Theoretically, this admirable book stands or falls (like many actual monuments) with its central idea, namely the “involuntary monument.” Monumentalism in architecture, it needs hardly be said, appears to be in terminal decline. Sociologically, the idea of iconicity is rapidly replacing it as the dominant trope, if not among high art architecture critics, but certainly among everyone else. If we define an iconic building as one that is famous (for a city, for a “nation,” or globally) and one that has aesthetic/symbolic significance (these two characteristics feed off each other) then I would argue, contra Dal Co, that the Pompidou Centre is an example of iconic architecture par excellence and that this designation tells us more about the building and the society in which it is located, than any kind of monumentality. This is still highly contentious within architecture, but is becoming less so for interested parties outside the architecture profession and most other cultural fields. Many major architects and architect firms designate their own buildings as iconic, and the term is now widely used to perform the theoretical and pragmatic tasks that were once the terrain of the monumental.

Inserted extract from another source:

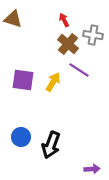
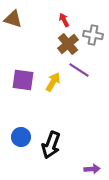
brown cross: rotated 10 degrees clockwise
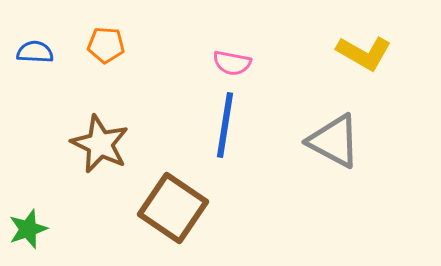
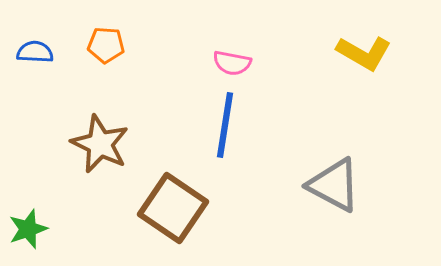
gray triangle: moved 44 px down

On a recent visit to the Pompidou, I picked up the official Map. In it the building is described in French as “un monument emblématique,” in English as “an iconic twentieth century monument.” In Milan, visitors to the Accademia Ambrosiana will see two plaques in the square, one in Italian and one in English – both referring to Icon Leonardo. And in Milan’s wonderful Novecento Museum exhibiting Andy Warhol’s “Last Supper,” Leonardo’s original is also referred to as “iconic” in the English, cellebrima in the Italian. Times are changing.

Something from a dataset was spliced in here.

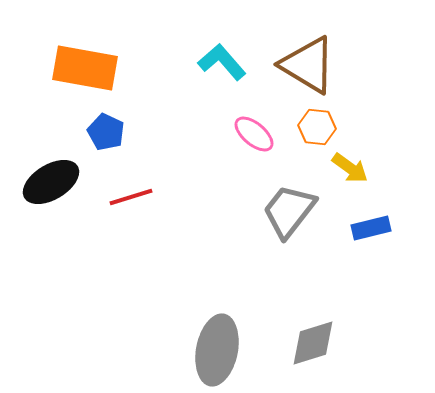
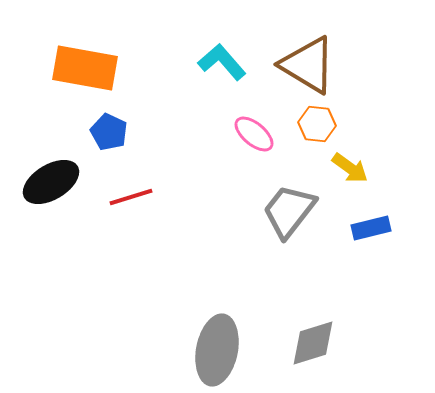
orange hexagon: moved 3 px up
blue pentagon: moved 3 px right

As the Pompidou triumphantly celebrates its thirtieth birthday, let me conclude by quoting the words of the architect Richard Rogers: “We said that we will put the building not in the middle of the piazza, but actually on one side because that will give people a place to meet… The idea was that you had a public space, and you’d go up the facade of the building in streets in the air with escalators floating across it, so the whole thing became very dynamic. People come to see people as well as to see art; people come to meet people. So we wanted to practice that as theatre” – surely more icon than monument.

 

Reviewed by Leslie Sklair, London School of Economics and Political Science

Centre Pompidou: Renzo Piano, Richard Rogers, and the Making of a Modern Monument
by Francesco Dal Co
Publisher: Yale University Press
Hardcover / 168 pages / 2016
ISBN: 9780300221299

References:

Fierro, A. (2003) The Glass State: The Technology of the Spectacle. Paris, 1982-1998. Cambridge, MA: MIT Press.

Hobsbawm, E. and Ranger, T. eds. (1983) The Invention of Tradition. Cambridge: Cambridge University Press.

Ponzini, D. & Nastasi, M. (2016) Starchitecture: Scenes, actors, and spectacles in contemporary cities. New York: Monacelli.

Riegl, A. (1998) The Modern Cult of Monuments: Its Character and its Origins. In Hays, K.M. ed. Oppositions Reader. New York: Princeton Architectural Press: 621–51 (translated by K.W. Forster and D. Ghirardo).

Sklair, L. (2017) The Icon Project: Architecture, cities, and capitalist globalization. New York and Oxford: Oxford University Press.